Do we need to draw up guidelines to communicate to providers about how to not abuse the system or annoy the user? This is probably add-on territory, but would be interesting to see a sort of heatmap effect on different services depending on their frequency. (This might paint frequent services as negative though.)
Profile switching: Will future Firefox have some sort of personalized profile system or quick profile switching?
Is this something we need to keep in mind?
Do we want to consider some sort of Master Password disabling/enabling?
This would allow a user to turn on or off notifications just for him/herself.
Should this be made accessible for extensions?
Need contingency messages for when a notification provider does not respond or goes away (we lose trust in a them perhaps, they become compromised). Some people may want to want to keep more than a few days worth of notifications (extending the feature beyond it's intended for use). We may consider mitigating this with an about:config setting and leave more complex management to addons.
I placed the Notifications Center & Pause buttons at the top of the hanger thinking it would make for quicker access but I see that the "Show All Downloads" link in the new Downloads doorhanger is at the bottom. If we wanted to stay consistent with that, then we'd go with the bottom.
There may be concern about adding in the complexity of an "inbox" to Firefox. ("I don't want my browser to be a messaging client!" but:
- ) if we're keeping just a few days worth of notifications, the doorhanger is too minimal to manage potentially hundreds of notes
- ) you can't reply or do much at all in the notifications center, we keep it intentionally streamlined & simple
Consider a keep-no-history mode - desktop notifications will show when they arrive (as sliders), but will not be stored on the client to be viewed after notification.
How do we integrate Push notifications with desktop notifications from an open tab both on desktop & mobile?
I don't know how we manage other permission based services like this, but there needs to be a way for libraries & other public terminals to disable notifications permanently. Do we just rely on about:config? If so that seems awful easy to "hack".
One approach I didn't include because of concern for its complexity is the ability to control a specific service's polling frequency. Someone shared with me that he has a particular email account he only likes to check once a day or less. Some services may be too talky for one's taste but we'd still like to hear from them. A way to simplify this for users would be to have groups or pools (folders) which represent polling periods, e.g. Immediately (the default folder), Every Hour, Once a day, Never/Paused, etc. Users could simply drag & drop services into the appropriate folder.
Use cases: (feel free to add to this list)
- Yelp: opt in to daily offers (e.g. lunch deals in MV.)
- Zynga: opt in to game updates and events. (Mildred clubbed a snake)
- PageOnce: Upcoming bills due and transaction events.

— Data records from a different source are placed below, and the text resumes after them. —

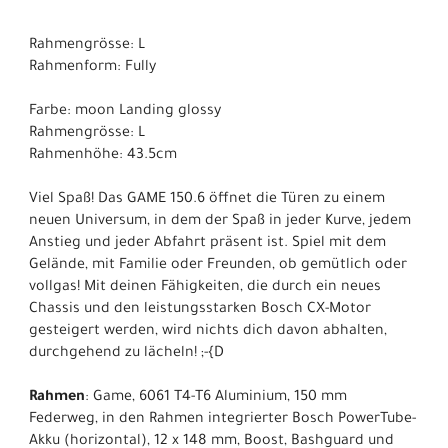
Rahmengrösse: L
Rahmenform: Fully
Farbe: moon Landing glossy
Rahmengrösse: L
Rahmenhöhe: 43.5cm
Viel Spaß! Das GAME 150.6 öffnet die Türen zu einem
neuen Universum, in dem der Spaß in jeder Kurve, jedem
Anstieg und jeder Abfahrt präsent ist. Spiel mit dem
Gelände, mit Familie oder Freunden, ob gemütlich oder
vollgas! Mit deinen Fähigkeiten, die durch ein neues
Chassis und den leistungsstarken Bosch CX-Motor
gesteigert werden, wird nichts dich davon abhalten,
durchgehend zu lächeln! ;-{D
Rahmen
: Game, 6061 T4-T6 Aluminium, 150 mm
Federweg, in den Rahmen integrierter Bosch PowerTube-
Akku (horizontal), 12 x 148 mm, Boost, Bashguard und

- eBay auctioning system: If a user makes a bid on an item, it would be convenient if that user could leave eBay and start browsing another web site, but still receive notifications if another user bids on that item, allowing them to act on the bid.
- Texts (Google Voice - texts & voice message transcriptions)
"This website would like to send notifications to you, but this feature has been disabled on this machine."
"Anyone logged into your browser may be able to see your notifications."